3.1. Original Model
CenterNet detects an object’s position based on the center of the detection box, so it has only one large branch, which contains three small branches. The network structure diagram is shown in
Figure 1. As can be seen from the graph, the input is processed by a 7 × 7 convolution with a step size of 2 and a residual error unit with a step size of 2 to compress the width and height of the image into a quarter of the original. The first hourglass convolutional neural network is followed by a joint connection to the second hourglass convolutional neural network module and a three-branch output at the head. The heatmap branch size is (W/4, H/4, C), and the offset branch size is (W/4, H/4, 2), which is used to refine the heatmap output and improve the location accuracy. The width branch size (W/4, H/4, 2) is used to predict the width and height of the key point-centric detection box. The loss function consists of the sum of the three parts of the output loss.

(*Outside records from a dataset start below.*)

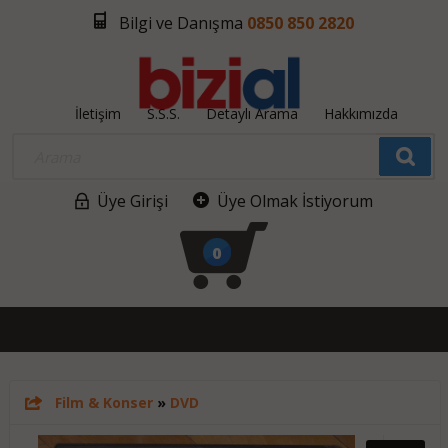
Bilgi ve Danışma
0850 850 2820
İletişim
S.S.S.
Detaylı Arama
Hakkımızda
Üye Girişi
Üye Olmak İstiyorum
0
Film & Konser
»
DVD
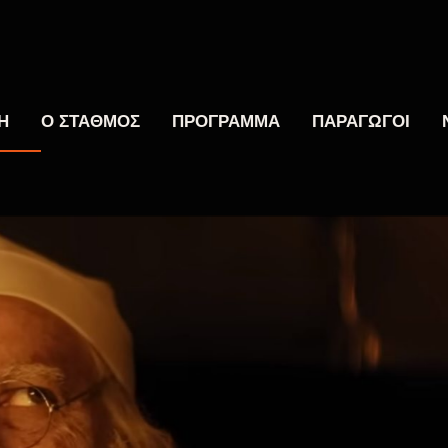
Η
Ο ΣΤΑΘΜΟΣ
ΠΡΟΓΡΑΜΜΑ
ΠΑΡΑΓΩΓΟΙ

FCOS is not only an unanchored detector but also a one-stage convolutional neural network (a fully convolutional network, FCN). The network architecture diagram is shown in
Figure 2. The backbone network is Resnet50, and the Feature Pyramid Network (FPN) generates P3, P4, and P5 on the C3, C4, and C5 outputs of the backbone network; then, on the basis of P5, we obtain P6 from a convolution layer with a convolution kernel size of 3 × 3 and a step length of 2; finally, based on P6, P7 is obtained from a convolution layer with a convolution kernel size of 3 × 3 and a step length of 2. The detection head is shared by P3–P7, which is divided into three branches: classification, regression, and IOU (center-ness), where regression and center-ness are two distinct sub-branches on the same branch. As can be seen from the diagram, each branch will first pass through the four composite modules of “convolution layer + normalization layer + activation function layer”; finally, a convolution layer with the size of 3 × 3 step is used to obtain the final prediction result. The colors blue, green, red, orange, and purple in the image represent the head, neck (PAFPN) portion, classification branch, regression branch, center-ness branch, and convolution layers in the head, respectively. For the classification branch, several score parameters of the target detection task category are predicted on each position of the prediction feature map. For the regression branch, four distance parameters are predicted on each position of the prediction feature map, i.e., the distance from the left side of the target, upper side distance, right side distance, and lower side distance; at this point, the predicted values are on the scale of the relative feature map. For the center-ness branch, one parameter center-ness is output at each location of the predicted feature map, which reflects the distance of a point on the feature map to the target center, with a range of 0 to 1. The closer the point is to the target center, the closer the output parameter value is to 1, and the farther the distance is from the target center, the closer the output parameter value is to 0.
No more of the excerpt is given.